I’ve found better success this week engaging with this module’s digital tool, GIS (Geographic Information System). GIS applications and software allow us to visualize spatial data and for historians, it enables us to perform spatial analysis of past lives. I have a unique career path and interest that has transitioned from health to policy to history. While that may seem unusual, my interest in digital history was sparked by projects that used GIS to bridge these fields. From redlining maps to heat maps showing regional health disparities to urban renewal studies, GIS was the foundation of many impactful and informative projects. Seeing how GIS connected health, urban policies, and the history of marginalized communities naturally made it one of the tools I was eager to tackle in graduate school.

QGIS, an open-source GIS application, is something I downloaded over a year ago, trying to self-teach the basics. But I quickly found it to be overwhelming and intimidating. I made some progress through a free tutorial at the GMU library with further progress from taking a spatial history course with Dr. Stephen Robertson last semester. Each brief use helped me understand it slightly more, from learning about vector vs raster images, layers, and georeferencing (the latter which still requires looking up online tutorials each time). However, this week’s activities, uploading and understanding shapefiles, joining them with Excel data, and manipulating visualizations, really helped push my skills forward, making the use of QGIS, and its competitive third cousin ArcGIS, a little clearer. I feel more confident about trying GIS with my own research data. 

Map of cities that organized the “Don’t Buy Where You Can’t Work Protest Movement”, created through census-state shp files and existing data on QGIS

Historical GIS and the amazing projects that have evolved from its use, make you think you can semi-conquer (or at least better analyze) the problems of the world. However, even with all its uses, it is important to keep its limitations in mind. As discussed in class, given the quantifiable nature of GIS, the projects that incorporate this tool sometimes reduce the complex stories and humanity.
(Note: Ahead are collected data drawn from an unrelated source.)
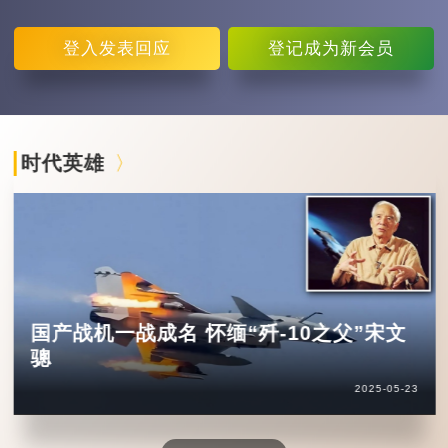
登入
发表回应
登记
成为新会员
时代英雄
国产战机一战成名 怀缅“歼-10之父”宋文
骢
2025-05-23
For example, considering the digital history projects that focused on urban renewal and displacement, the data visualization in dots doesn’t capture the loss of social networks, financial stability, or community support. Similarly, the Trans-Atlantic Slave Trade Database’s time-lapse feature doesn’t account for the inhumane conditions or suffering during the voyages. 

Visualization of displacement by urban renewal from project Renewing Inequality
Urban Renewal, Family Displacements, and Race 1950-1966
, Digital Scholarship Lab, “Renewing Inequality,” American Panorama
, ed. Robert K. Nelson and Edward L. Ayers, accessed September 27, 2024

Loren Siebert, in “Using GIS to Document, Visualize, and Interpret Tokyo’s Spatial History”, emphasizes that when using GIS for historical research, one must consider the time, financial, and functional resources, including access to software and the potentially significant time requirements. As Chris Nelson reminded us in class, how the author of the article spent over two years inputting geographic layers and attribute data. Thankfully I live and study in a time where open data sources exist for city and census geographical information which are helpful for someone interested in 20th century urban history. Less readily available datasets and GIS information exist for distant times and lands. The article also highlights its “unforgiving nature” when it comes to ‘inconsistency and incompleteness’. This is also one of the biggest challenges for historical research. Historical records are often fragmented, filled with silences and erasures that demand critical interpretation and debate.  The principles of scientific or mathematical approach to data can collide with the understanding that history is not meant to be absolute or interpreted consistently. Despite this contradiction it continues to be a great tool for historical research as long as we understand its power and sometimes limitation in shaping our understanding of the past.

1891 map of Upper Manhattan NYC georeferenced to an open street map using QGIS

Notes: Loren Siebert, “Using GIS to Document, Visualize, and Interpret Tokyo’s Spatial History,” Social Science History 24, no. 3 (2000): 537-574.